J’ai aussi découvert que mon sens de l’odorat est considérablement diminué. Cet effet secondaire est bizarre comme diable.

Émotionnellement, je suis épuisé par les réalités de ma famille, de notre communauté et du monde dans son ensemble.

Comme des millions de personnes dans le monde entier, je suis attristé pour les moins fortunés, les personnes âgées et les personnes qui en mourront. Je suis également attristé pour nos enfants, les millions de travailleurs déplacés, notre économie et tous les professionnels de la santé qui combattent le nouveau coronavirus sans un ensemble complet de protections et d’outils.
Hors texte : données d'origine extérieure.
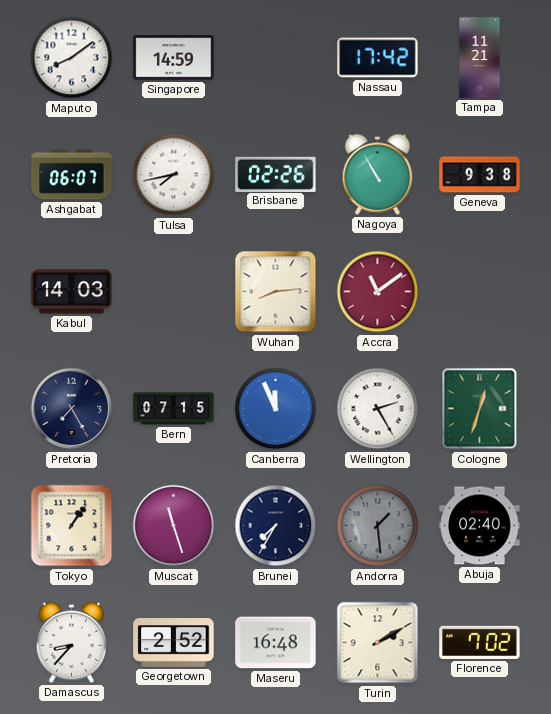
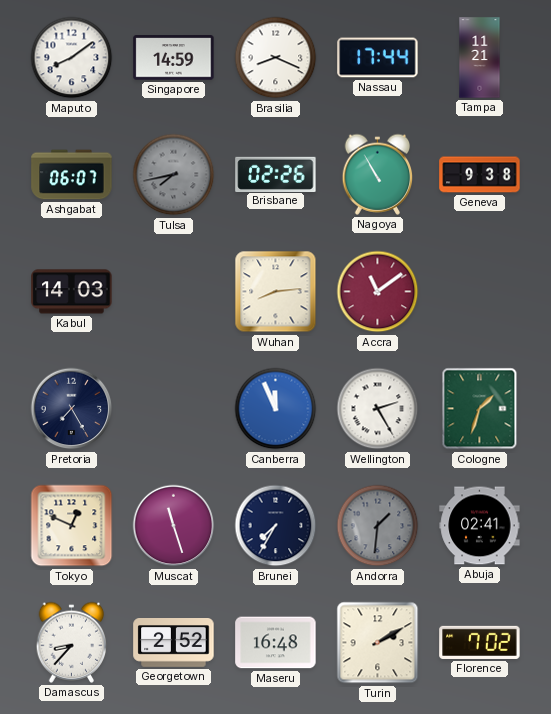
Brasilia: none -> 8:19
Nassau: 17:42 -> 17:44
Tulsa dial: white -> grey
Bern: 07:15 -> none
Cologne: 12:33 -> 1:33
Tokyo: 1:06 -> 12:49
Andorra: 1:29 -> 1:31
Abuja: 02:40 -> 02:41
Qu’est-ce que tout cela signifie pour nous, cyclistes ? À mon avis, cela montre que nous devons nous éloigner – vraiment nous éloigner – les uns des autres et utiliser ce temps pour aider la société dans son ensemble. Nous devons être vigilants pour assurer la sécurité de nos populations à risque et de nos familles et de nos corps en forme. Nous devons rouler à l’intérieur et embrasser nos entraîneurs.

Pour ceux qui continuent à rouler à l’extérieur, veuillez rouler seul et notez que vous devez être extrêmement prudent lorsque vous roulez, car si vous vous blessez, vous risquez de priver des ressources médicales de quelqu’un qui en a vraiment besoin.

Est-ce gênant ? Est-ce que ça craint? C’est possible, mais ça craint beaucoup moins que de prendre une place à quelqu’un à l’hôpital, et c’est certainement mieux que de partager ce terrible virus. Nous allons tous bientôt reprendre les routes et les sentiers et partager la joie du vélo. Pour l’instant, il faudra peut-être juste un peu moins que ce à quoi nous sommes habitués, afin que nous puissions nous rétablir en tant que société.

Et quand ce sera fini, j’espère que nous aurons la plus grande course de groupe que le monde ait jamais vue.